To the Editors:
Re “Goering and Culture,” the miniexchange between Richards Cobb and Kline [NYR, October 8], may I be the first pedant on the block to point out that Mr. Kline, supposedly correcting a trivial error in Mr. Cobb’s splendid essay, has got it wrong; and that Mr. Cobb, instead of writing, “I am sure Richard Kline is right…,” should have looked it up. The author of the famous boast—often attributed to Goering or Goebbels—about reaching for the revolver at the mention of culture is Hanns Johst (not Jolst), the Nazis’ leading playwright (not Hitler’s minister, of culture), who became the president of the Reichsschrifttumskammer, the Reich Chamber of Writers.
It occurs in Johst’s most famous play, Schlageter (first performed in April 1933, for Hitler’s birthday), the story of Albert Leo Schlageter (1894-1923), along with Horst Wessel a star of the Nazi martyrology.
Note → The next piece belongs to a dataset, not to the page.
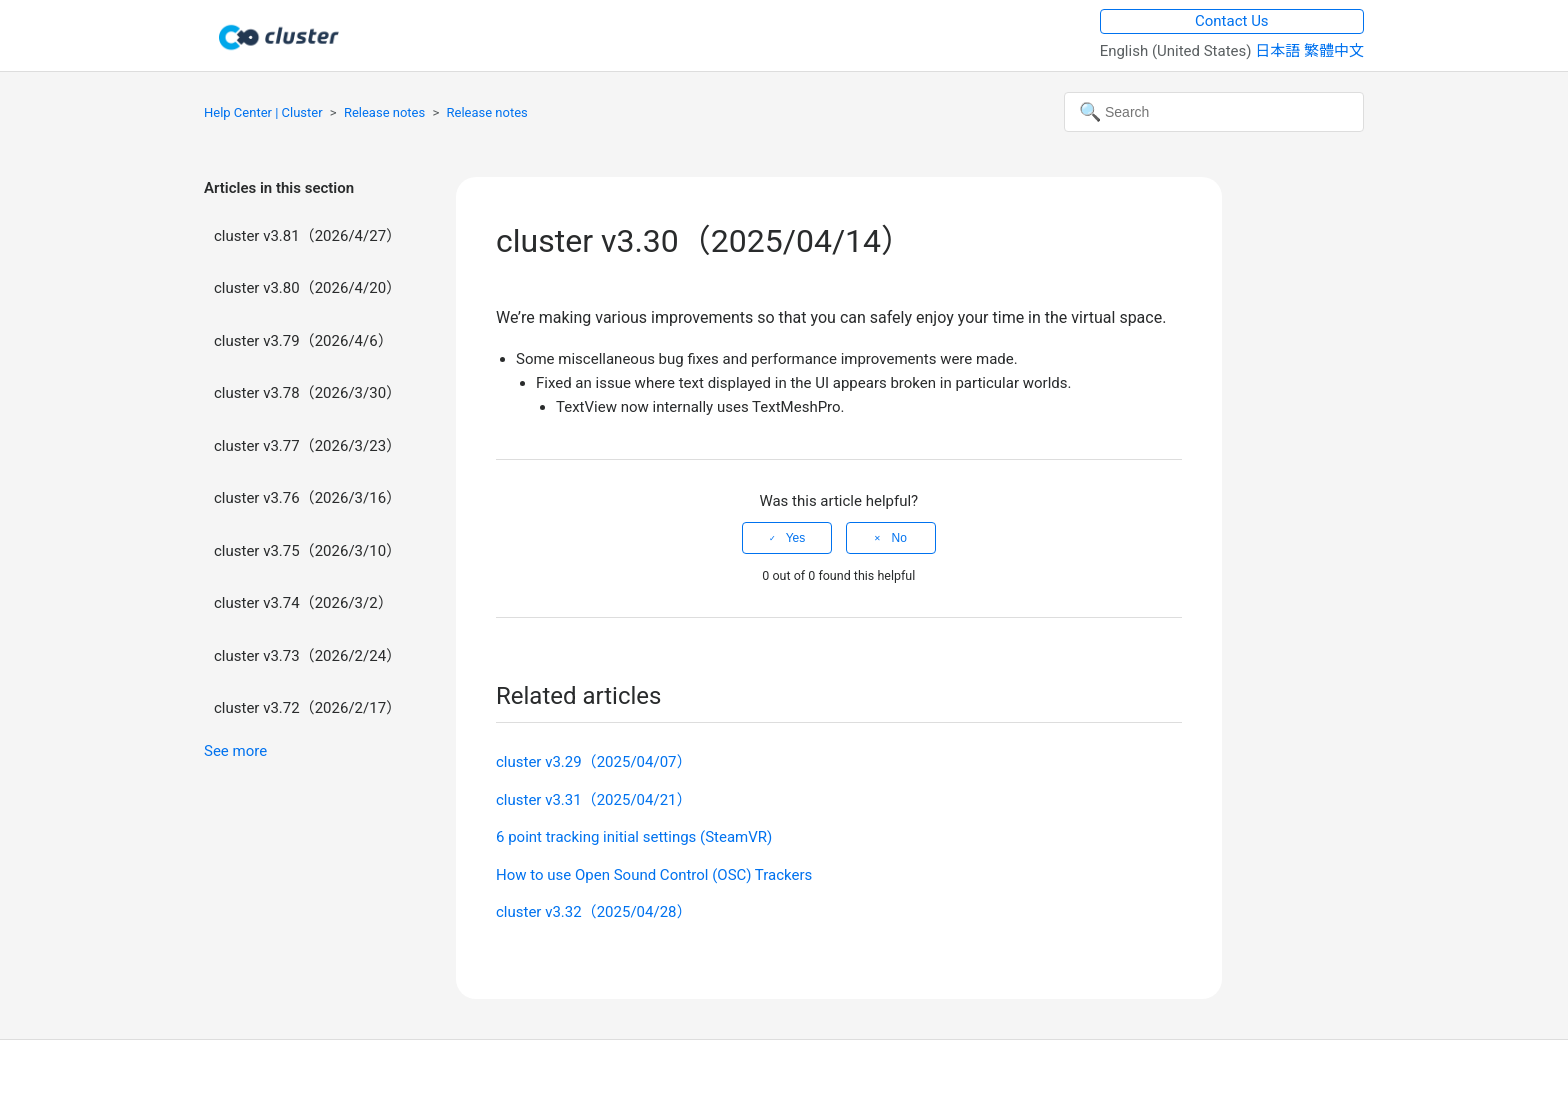 Image resolution: width=1568 pixels, height=1100 pixels. Describe the element at coordinates (307, 393) in the screenshot. I see `cluster v3.78（2026/3/30）` at that location.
Schlageter—hailed in Johst’s play as “the first soldier of the Third Reich”—was a demobilized army officer who joined the Party in 1922, and the following year took part in armed resistance to the French forces still occupying the Ruhr, was caught sabotaging a railway line, tried (by a French military court), and executed.
The line belongs to a character in the play named Thiemann (the actor was Viet Harlan, later the lead in Jew Süss): “Wenn ich ‘Kultur’ höre, entsichere ich meinen Browning!”
Susan Sontag
New York City
Richard Cobb replies:
My thanks to Susan Sontag for useful information.